In the end, more than two dozen Indians were arrested, but only one, who pleaded guilty to a lesser assault charge, actually served any sort of a sentence for the alleged assaults on officers.

The rest had their charges dismissed or were acquitted after a nearly two-month federal trial.

"At Four Corners, the Indian people felt they gained a little bit of ground," said Beverly Benner Ogle, a 70-year-old Indian historian from Paynes Creek, who traces part of her lineage to the Atsugewi.

There were other, less-violent occupations, confrontations and arrests in the few years that followed.

"It was a statement to the federal government that Pit River people had never agreed to the taking of ancestral lands," La Marr said. "This was a big statement and caught the eyes of the nation. This was a tribe who stood up for what it believed in and could not be bought."
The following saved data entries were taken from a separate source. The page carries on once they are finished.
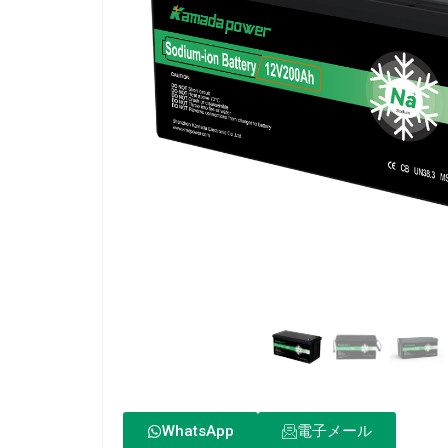
WhatsApp
電子メール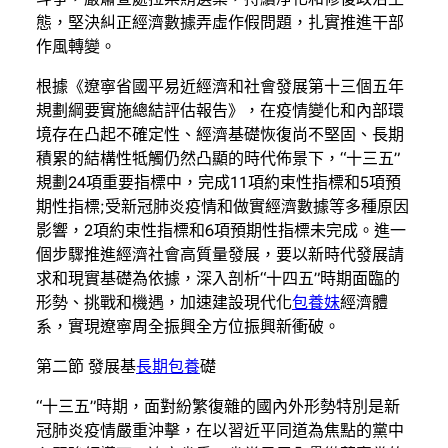
態，堅決糾正經濟數據弄虛作假問題，扎實推進干部
作風轉變。
根據《遼寧省國平易近經濟和社會發展第十三個五年
規劃綱要實施總結評估報告》，在疫情變化和內部環
境存在凸起不確定性、經濟基礎恢復尚不堅固、長期
積累的結構性牴觸仍然凸顯的時代佈景下，“十三五”
規劃24項重要指標中，完成11項約束性指標和5項預
期性指標;受新冠肺炎疫情和做實經濟數據等多種原因
影響，2項約束性指標和6項預期性指標未完成。進一
個步驟推進經濟社會高質量發展，要以新時代發展請
求和現實基礎為依據，深入剖析“十四五”時期面臨的
形勢、挑戰和機遇，加速建設現代化
包養妹
經濟體
系，實現遼寧周全振興全方位振興新衝破。
第二節 發展基
長期包養
礎
“十三五”時期，面對紛繁復雜的國內外形勢特別是新
冠肺炎疫情嚴重沖擊，在以習近平同道為焦點的黨中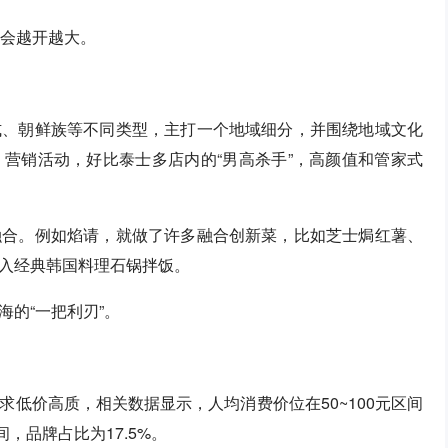
风会越开越大。
式、朝鲜族等不同类型，主打一个地域细分，并围绕地域文化
营销活动，好比泰士多店内的“男高杀手”，高颜值和管家式
融合。例如焰请，就做了许多融合创新菜，比如芝士焗红薯、
入经典韩国料理石锅拌饭。
的“一把利刃”。
低价高质，相关数据显示，人均消费价位在50~100元区间
间，品牌占比为17.5%。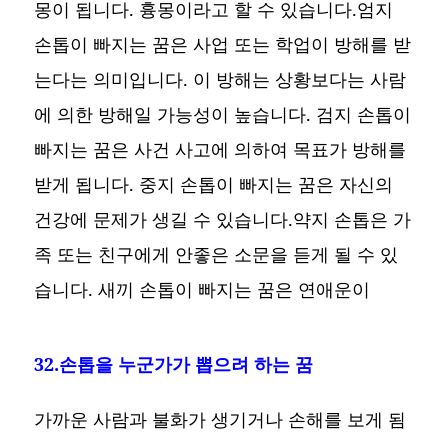
몽이 됩니다. 흉몽이라고 할 수 있습니다.엄지
손톱이 빠지는 꿈은 사업 또는 학업이 방해를 받
는다는 의미입니다. 이 방해는 상황보다는 사람
에 의한 방해일 가능성이 높습니다. 검지 손톱이
빠지는 꿈은 사건 사고에 의하여 목표가 방해를
받게 됩니다. 중지 손톱이 빠지는 꿈은 자신의
건강에 문제가 생길 수 있습니다.약지 손톱은 가
족 또는 친구에게 안좋은 소문을 듣게 될 수 있
습니다. 새끼 손톱이 빠지는 꿈은 연애운이
32.손톱을 누군가가 뽑으려 하는 꿈
가까운 사람과 불화가 생기거나 손해를 보게 됨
The tribe's lawyers also fought in court in failed bids to sue to reclaim their ancestral lands.

The tribe lingered largely in poverty over the following decades.

Then, in the mid-1990s, the tribe followed the lead of dozens of other California Indian groups and built a small casino outside Burney.

Construction started in 1996.

Before the groundbreaking, the casino was billed by tribal leaders as a way to bring much-needed revenue to the Indians and to the Burney area.

The tribe's official website has just one item on it under the "history" section, an online video news clip from 1970 showing a tribal lawyer describing to a reporter why the tribe decided to take over PG&E property.

"It has always been their land," he says.